*** Opening Recorded data ***
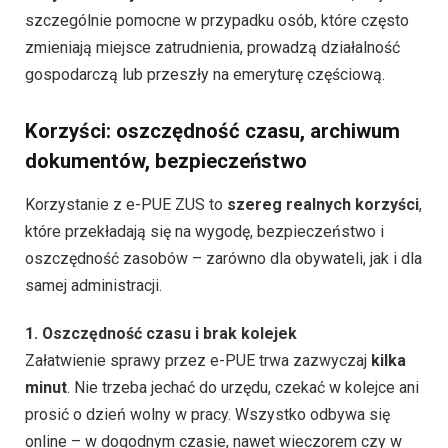
szczególnie pomocne w przypadku osób, które często
zmieniają miejsce zatrudnienia, prowadzą działalność
gospodarczą lub przeszły na emeryturę częściową.
Korzyści: oszczędność czasu, archiwum
dokumentów, bezpieczeństwo
Korzystanie z e-PUE ZUS to
szereg realnych korzyści
,
które przekładają się na wygodę, bezpieczeństwo i
oszczędność zasobów – zarówno dla obywateli, jak i dla
samej administracji.
1. Oszczędność czasu i brak kolejek
Załatwienie sprawy przez e-PUE trwa zazwyczaj
kilka
minut
. Nie trzeba jechać do urzędu, czekać w kolejce ani
prosić o dzień wolny w pracy. Wszystko odbywa się
online – w dogodnym czasie, nawet wieczorem czy w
*** Closing Recorded data ***
Work order
Your response should consist solely of the lines from the one containing "które przekładają się" to the end of the entries, both ends included, exactly as they appear.

Output of the exercise
które przekładają się na wygodę, bezpieczeństwo i
oszczędność zasobów – zarówno dla obywateli, jak i dla
samej administracji.
1. Oszczędność czasu i brak kolejek
Załatwienie sprawy przez e-PUE trwa zazwyczaj
kilka
minut
. Nie trzeba jechać do urzędu, czekać w kolejce ani
prosić o dzień wolny w pracy. Wszystko odbywa się
online – w dogodnym czasie, nawet wieczorem czy w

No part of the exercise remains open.